Former OpenAI executive Mira Murati says it could take decades, but TO THE Systems will eventually perform a wide range of cognitive tasks as well as humans do — a potential technological milestone widely known as artificial general intelligence, or AGI.
“Right now, it seems pretty achievable,” Murati said at WIRED’s The Big Interview event in San Francisco on Tuesday. In his first interview since then resign as chief technology officer of OpenAI in September, Murati told WIRED’s Steven Levy that she wasn’t overly concerned about recent chatter in the AI industry that developing more powerful generative AI models is proving challenging.
“Current evidence shows that progress is likely to continue,” Murati said. “There’s not much evidence to the contrary. It’s unclear whether we’ll need new ideas to get to AGI-level systems. I’m quite optimistic that progress will continue.”
The remarks reflect his continued interest in trying to find a way to bring increasingly capable AI systems into the world despite the split from OpenAI. Reuters reported it in October that Murati is founding his own AI startup to develop proprietary models and that he could raise more than $100 million in venture capital funding. Murati declined to elaborate on the feat on Tuesday.
“I’m trying to figure out what it’s going to be like,” he said. “I’m in the middle of it all.”
Murati started in aerospace and then at Elon Musk’s Tesla, where he worked on the Model S and Model X electric cars. He also oversaw product and engineering at virtual reality startup Leap Motion before joining OpenAI in 2018 and help manage services such as ChatGPT AND Dall-E. She he became one of OpenAI’s top executives AND he was briefly in office last year while the members of the board struggled with the fate of CEO Sam Altman.
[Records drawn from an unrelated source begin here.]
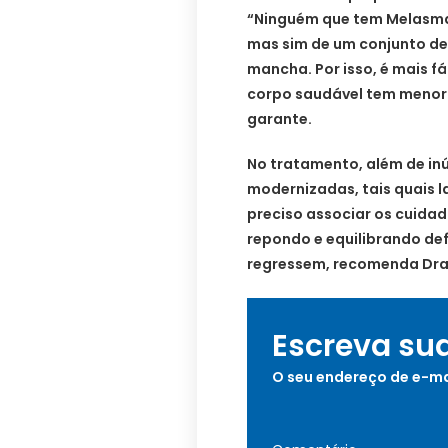
“Ninguém que tem Melasma 
mas sim de um conjunto de
mancha. Por isso, é mais fá
corpo saudável tem menor 
garante.
No tratamento, além de i
modernizadas, tais quais l
preciso associar os cuida
repondo e equilibrando de
regressem, recomenda Dra. 
Escreva su
O seu endereço de e-ma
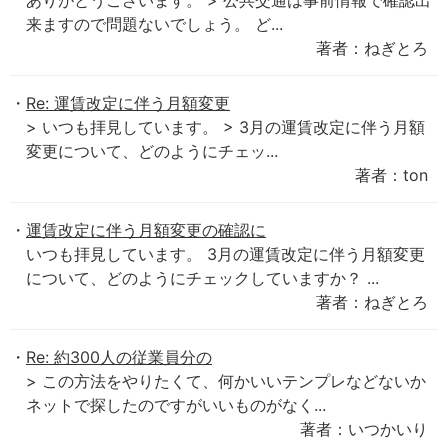
ありがとうございます。 > 公共交通は事前情報で確認出
来ますので問題ないでしょう。 ど...
著者：ねぎとろ
Re: 運賃改定に伴う月額変更
> いつも拝見しています。 > 3月の運賃改定に伴う月額
変更について、どのようにチェッ...
著者：ton
運賃改定に伴う月額変更の確認に
いつも拝見しています。 3月の運賃改定に伴う月額変更
について、どのようにチェックしていますか？ ...
著者：ねぎとろ
Re: 約300人の従業員分の
> この方法をやりたくて、何かいいテンプレなどないか
ネットで探したのですがいいものがなく...
著者：いつかいり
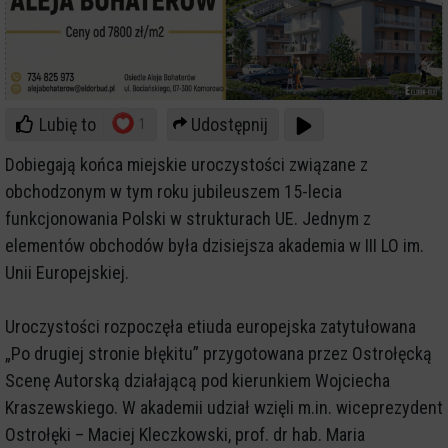
Lubię to
Udostępnij
1
Dobiegają końca miejskie uroczystości związane z
obchodzonym w tym roku jubileuszem 15-lecia
funkcjonowania Polski w strukturach UE. Jednym z
elementów obchodów była dzisiejsza akademia w III LO im.
Unii Europejskiej.
Uroczystości rozpoczęła etiuda europejska zatytułowana
„Po drugiej stronie błękitu” przygotowana przez Ostrołęcką
Scenę Autorską działającą pod kierunkiem Wojciecha
Kraszewskiego. W akademii udział wzięli m.in. wiceprezydent
Ostrołęki – Maciej Kleczkowski, prof. dr hab. Maria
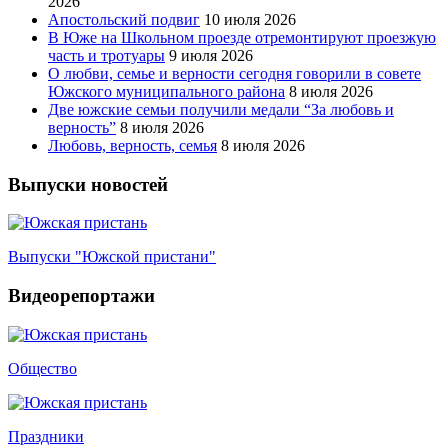
2026
Апостольский подвиг
10 июля 2026
В Юже на Школьном проезде отремонтируют проезжую
часть и тротуары
9 июля 2026
О любви, семье и верности сегодня говорили в совете
Южского муниципального района
8 июля 2026
Две южские семьи получили медали “За любовь и
верность”
8 июля 2026
Любовь, верность, семья
8 июля 2026
Выпуски новостей
Выпуски "Южской пристани"
Видеорепортажи
Общество
Праздники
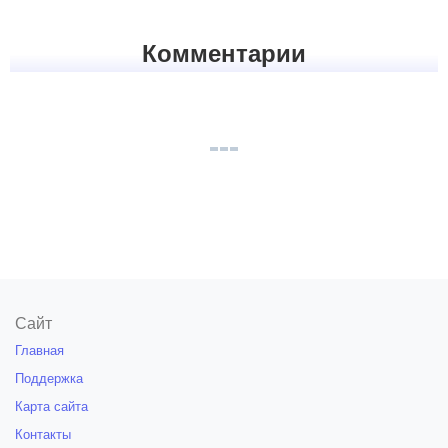
Комментарии
Сайт
Главная
Поддержка
Карта сайта
Контакты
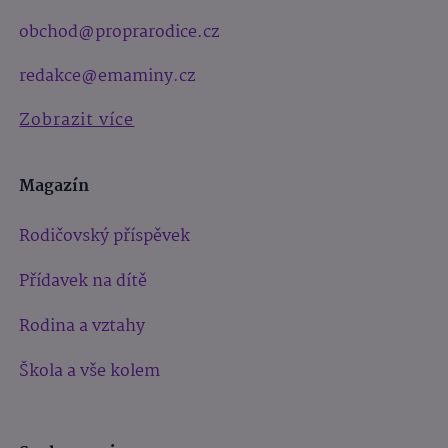
obchod@proprarodice.cz
redakce@emaminy.cz
Zobrazit více
Magazín
Rodičovský příspěvek
Přídavek na dítě
Rodina a vztahy
Škola a vše kolem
When Murati resigned, Altman credited her with providing support during difficult times and described her as instrumental to OpenAI’s growth.
Murati did not publicly specify why he left OpenAI other than to say it was the right time to pursue personal exploration. Dozens of OpenAI’s first employees they are gone the non-profit in recent years, some out of their frustration with Altman’s increasing focus on revenue generation over the pursuit of purely academic research. Murati told WIRED’s Levy that there has been “too much obsession” with departures and not enough with the substance of AI development.
He pointed to work on producing synthetic data to train models and growing investment in computing infrastructure to power them as important areas to follow. Breakthroughs in these areas will one day enable AGI, he said. But it’s not all technological. “This technology is not inherently good or bad,” he said. “It comes with both sides.” It is up to society, Murati said, to collectively continue to steer patterns toward the good, so we are well prepared for the day when AGI arrives.